Online exchange hopes to connect Syrian refugees with housing, jobs

A new website launched Saturday aims to help connect Syrian refugees settling in Toronto with essential services and goods like housing, medical care and home furnishings.

'Matchmaker' website a space for Torontonians to offer up a wide range of services and goods

A new Canadian explores the first postings on the HOME website with her son at WoodGreen Community Services on the Danforth. (CBC)

A new website launched Saturday aims to help connect Syrian refugees settling in Toronto with essential services and goods like housing, medical care and home furnishings. 

The Housing Opportunities and Marketplace Exchange (HOME) was developed by WoodGreen Community Services in conjunction with the city's Refugee Resettlement Program and a number of corporate partners.

The online portal provides a space where people from across the GTA can post offers of all different kinds of donations, from available housing to family services to jobs to couches. 

"The biggest challenge we probably have in the city is all the people who want to help ... and those who need the help — putting them together." said Toronto Mayor John Tory, who was at WoodGreen's Danforth Avenue headquarters to greet some new Canadians and officially launch the website. 

"The city government does its best but technology these days is sometimes the best matchmaker."

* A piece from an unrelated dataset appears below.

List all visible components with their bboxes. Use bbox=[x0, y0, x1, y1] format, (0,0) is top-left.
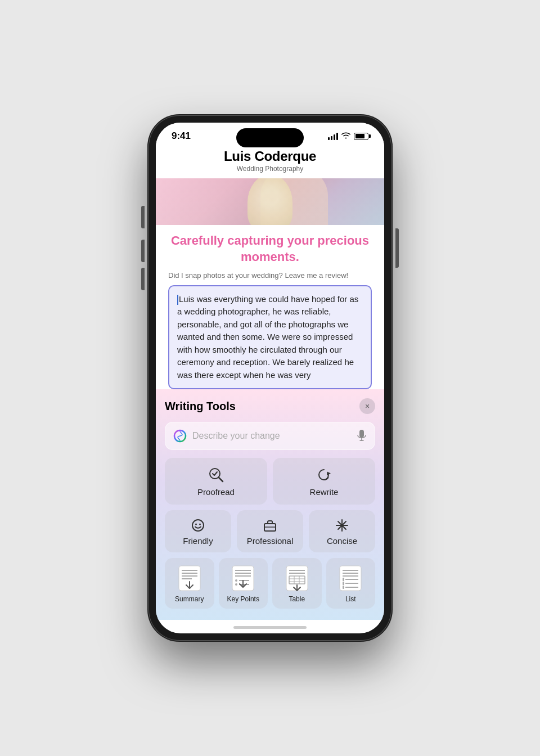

Toronto Mayor John Tory attended the launch of the website Saturday where he greeted some new arrivals from around the world. He also posed for photos dressed in traditional Turkmen garb. (CBC)
Ward 21 St. Paul's Joe Mihevc echoed the mayor's comments, saying his office has been inundated with calls from people asking how they can help the resettlement effort. HOME finally offers an organized way to connect refugees with the things they need to live comfortably, he added.

To date, about 10,000 Syrian refugees have come to Canada, with another 15,000 due to arrive by the end of February. While exact numbers have not been released by the city, Tory has said previously that between 2,000 and 2,500 are expected to call Toronto home. 

According to Anne Babcock, president and CEO of WoodGreen, online services like HOME will be key to ensuring the process goes as smoothly as possible.

"We are in a different age than when the last large wave of refugees came into Canada. We're in a plugged in and electronic age, and it's something that we have to put at the top of the list — which we never have had to do when we were settling people in the past."

Babcock added that many new Syrian arrivals are hoping to be connected with computers, whether they be older desktops or laptops.